In 2007, Estonia faced cyber-attacks that have been widely acknowledged as the world’s first cyber war. At the peak of these attacks, fifty-eight Estonian websites were offline at once, including those of the government, most newspapers and banks.
Even though the attacks were technically rather robust and there was nothing novel about them, their size and length was quite surprising. Politically motivated large-scale assaults brought the attention of the international community to cyber security.
Prior to the incident, cyber-attacks had not been seriously considered as an imminent threat to the state or its citizens. There was no common code of conduct or universal agreement between policy-makers. For example, it was not defined if this kind of an offence would qualify as an attack against a member state of NATO and hence activate collective defence under Article V. It was not even clear if a state could legitimately respond to cyber-attacks.
Protecting cyberspace from the enemy
It became understandable that compared with other dimensions of security, cyberspace requires different logic. To start with, there are no territorial borders that could be followed or secured. It is difficult to draw the lines not only between different states but also between nations and private-sector organisations. This turns the distinction between war and crime into a question of interpretation. It also raises questions about a state’s sovereignty in cyberspace and thus limits its power to conduct security policies.
One of the most important obstacles in cyber security is that it is often almost impossible to find (and prove) the culprit of the attack. If the ”enemy” is unknown then it is very difficult to organise a counterattack. It is also risky to act based on uncertain information. It is very easy for a state to change from being a victim to becoming an offender. Key strategic threat also lies in potential escalatory responses, turning a miscalculation in cyberspace into a full-scale war in the real world.
Looking at contemporary conflicts, it is evident that cyberspace is already becoming one of the theatres of conflict. Technological achievements are an important part of our everyday lives, making a technologically developed state dependent on the functioning of its computer systems. This reflects how vulnerable cyberspace can be when it comes to defending the state from a potential enemy.

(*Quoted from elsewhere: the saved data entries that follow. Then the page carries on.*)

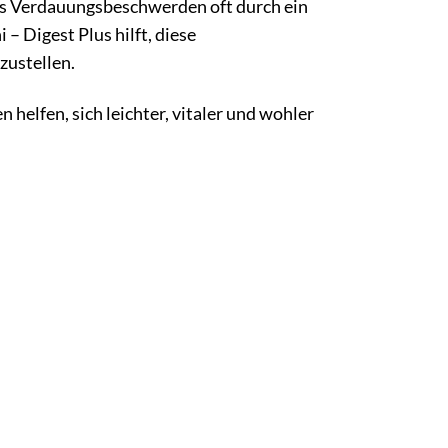
 Verdauungsbeschwerden oft durch ein
 Digest Plus hilft, diese
zustellen.
helfen, sich leichter, vitaler und wohler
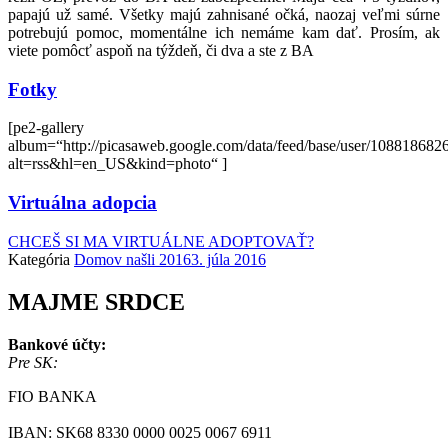
papajú už samé. Všetky majú zahnisané očká, naozaj veľmi súrne
potrebujú pomoc, momentálne ich nemáme kam dať. Prosím, ak
viete pomôcť aspoň na týždeň, či dva a ste z BA
Fotky
[pe2-gallery
album=“http://picasaweb.google.com/data/feed/base/user/108818
alt=rss&hl=en_US&kind=photo“ ]
Virtuálna adopcia
CHCEŠ SI MA VIRTUÁLNE ADOPTOVAŤ?
Kategória
Domov našli 2016
3. júla 2016
MAJME SRDCE
Bankové účty:
Pre SK:
FIO BANKA
IBAN: SK68 8330 0000 0025 0067 6911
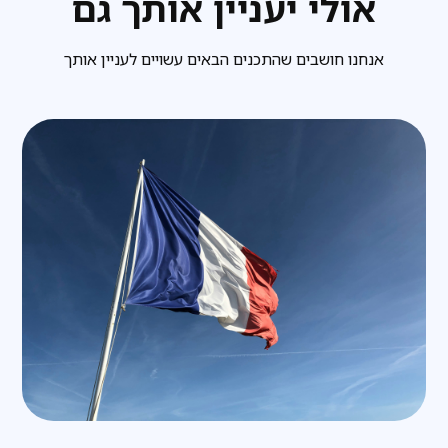
אולי יעניין אותך גם
אנחנו חושבים שהתכנים הבאים עשויים לעניין אותך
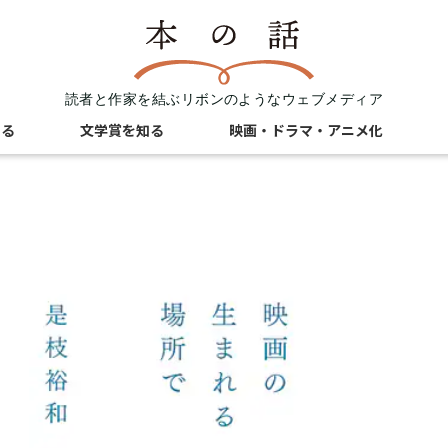
読者と作家を結ぶリボンのようなウェブメディア
知る
文学賞を知る
映画・ドラマ・アニメ化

It is the complicated nature of the field that obstructs its regulation by concrete laws. At the same time, nations have to be very careful with the measures they apply in the name of security in cyberspace (or how they use cyberspace in the name of state security).
The Tallinn Manual
There are a lot of difficult issues waiting to be solved. The CCD COE (NATO Cooperative Cyber Defence Centre of Excellence) has made one of the first attempts to set some guiding principles in the legal affairs of conflicts in cyberspace — a process which produced the Tallinn Manual. Experts who participated in the making of the Tallinn Manual, believe that the answers are to be found in existing international law. The manual does not focus on cyber security, but rather on how international law regarding warfare can be adapted to conflicts in cyberspace. It is a unique document that does not represent new officially binding rules but rather shows how policy-makers can interpret the law we have today. It is recognised that the distinctive nature of networked technology requires additional work on traditional laws. Nonetheless, it does not require a reinvention of international norms.
Looking at the Tallinn Manual from a cyber-security perspective, it is definitely a relevant foundation for future discussions. It examines in great depth how the requirements of an armed attack that have to be met before self-defence is justified, could be transferred to cyberspace. It also looks for legitimate ways of tackling attacks from criminal groups or individual hackers working in the name of another state. No doubt this is only the beginning and there are many issues that have to be carefully discussed before a common understanding on the code of conduct is reached.
In real world politics, it might be difficult to deter attacked states from responding to the offence. Hence, it is necessary to adapt international norms of other domains to cyberspace. It also allows us to start making sense of the nature of this new domain and the challenges that it brings.